Fitch Ratings said this month it has a positive outlook for the solar sector despite the current oversupply and planned factory capacity expansions. Fitch says this is based on the global trend towards an increased reliance on renewable energy and that PV conversion efficiencies will continue to improve.

With China’s continued domination of the PV manufacturing and sales to European countries, other firms have the wide open U.S. market in their cross-hairs.

During a press teleconference May 25, 2011, the President of the U.S.-based Solar Energy Industries Association noted that the U.S. installation market will double from 1 GW in 2010 to 2 GW in 2011 and possibly double again if the current national tax credit is extended. SEIA went so far as to predict that the U.S. will be the world's largest solar market within a few years because of legal mandates.

Currently 31 individual states have set "renewable portfolio standards" (RPS) which mandate a certain percentage of that state’s utility power come from a renewable energy source by a specific deadline, opening the market for large-scale solar PV projects. These patchwork standards range from 2 percent in Iowa to 40 percent in Maine, with deadlines varying in the next 5 to 10 years.
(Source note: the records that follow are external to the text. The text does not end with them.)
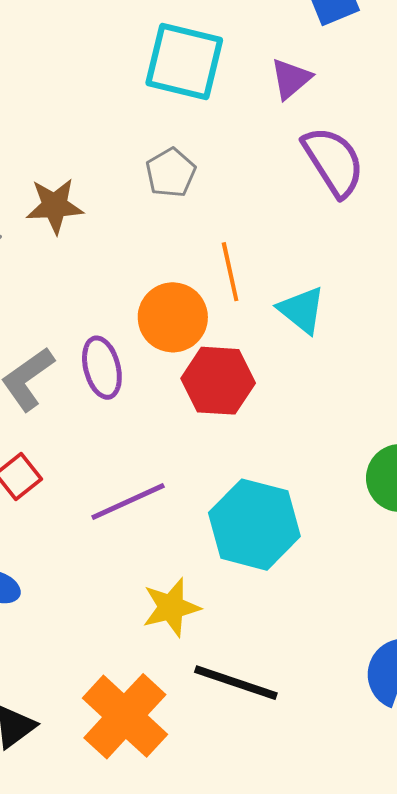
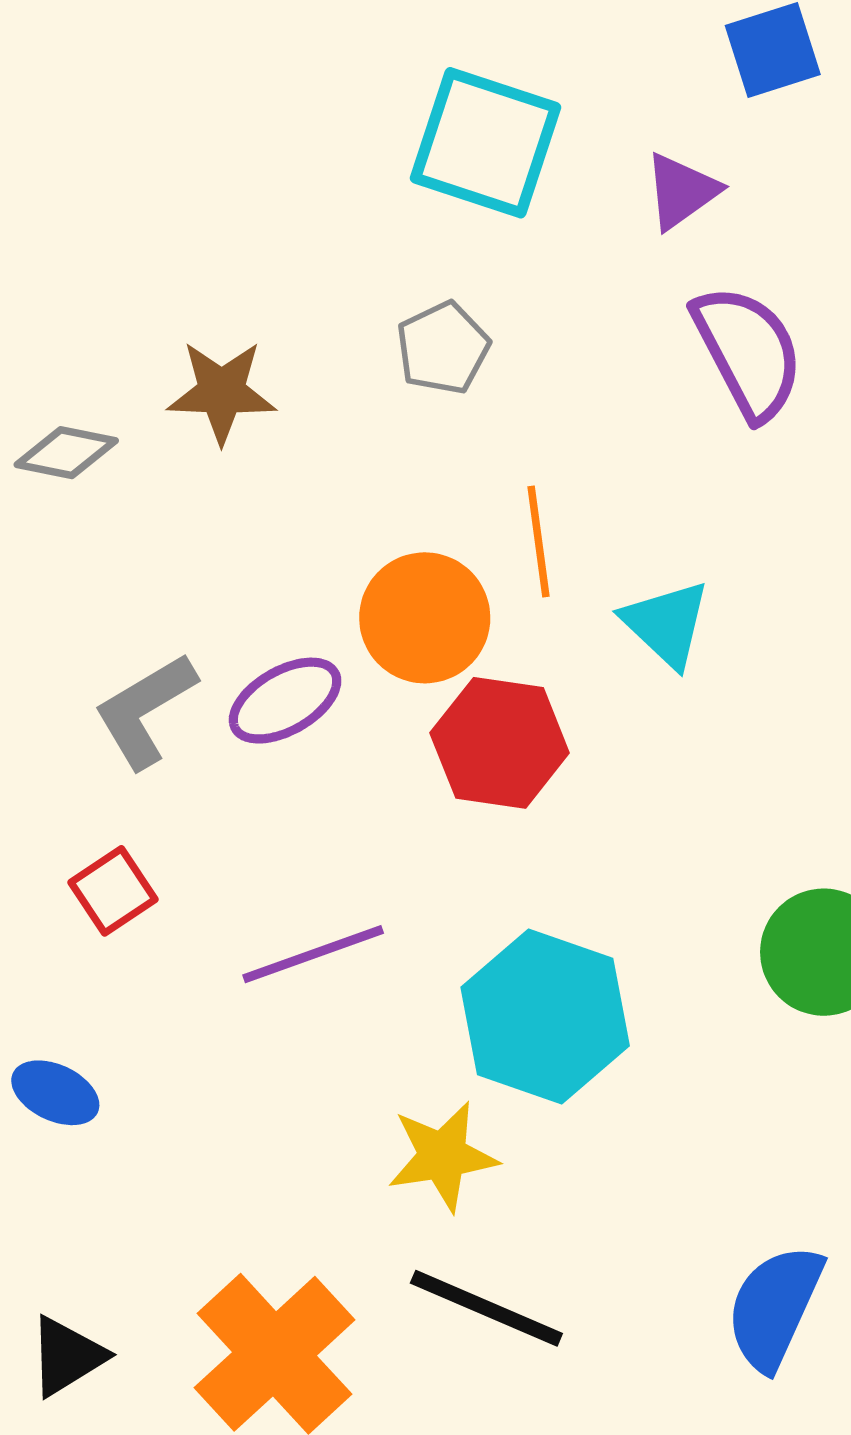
purple ellipse: (102, 368) -> (285, 701), turned 70
yellow star: (171, 607) -> (443, 1156), moved

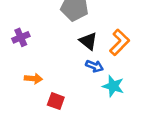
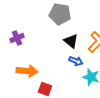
orange arrow: (33, 79) -> (27, 71), size x1.5

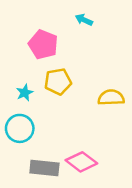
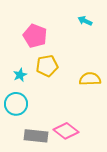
cyan arrow: (84, 20) -> (85, 21), moved

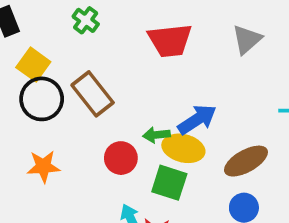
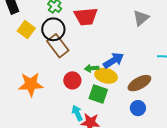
red trapezoid: (170, 41) -> (86, 16), moved
black circle: (42, 99) -> (53, 29), moved
orange star: (43, 166) -> (31, 84), size x1.4

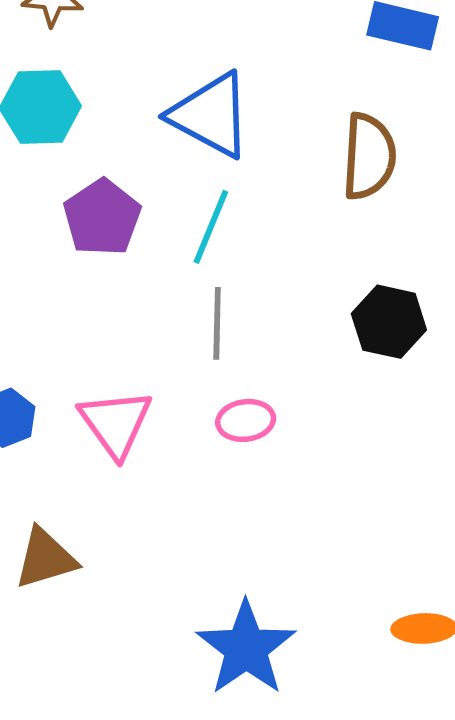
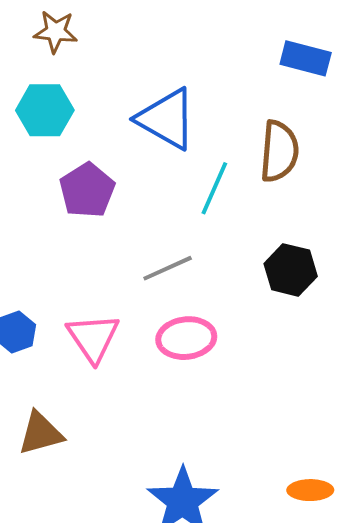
cyan line: (211, 227) -> (214, 188), moved
gray line: (217, 323) -> (168, 268), turned 63
pink ellipse: (246, 420) -> (186, 338), size x1.4

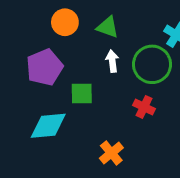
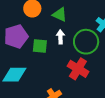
green square: (82, 93) -> (40, 46), moved
red cross: (144, 107) -> (78, 69), size x1.5

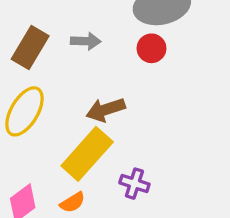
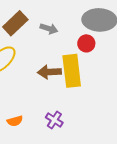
yellow rectangle: (87, 154) -> (72, 71), moved, turned -64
For example, California Governor Jerry Brown signed into law a new RPS on April 12, 2011, that requires the state’s utilities to generate 33 percent of their electricity from renewable sources by 2020. Arizonarequires 15 percent by 2025, New York State requires24 percent by 2013 and Colorado requires 10 percent by 2015 and then 20 percent by 2025. A move to replace this patchwork of state-based standards with a national RPS of 20 percent by 2030 has been proposed by both the U.S. Department of Energy and several renewable energy trade associations.

Meanwhile, the U.S., as well as Japan and Germany, is pursuing “Smart Grid” technologies and designing concepts around “Smart Cities” as electric vehicles play a larger role in the need for energy production and distribution. For these cities, the increase use of PVs will factor heavily in creation of a “Smart Grid” infrastructure.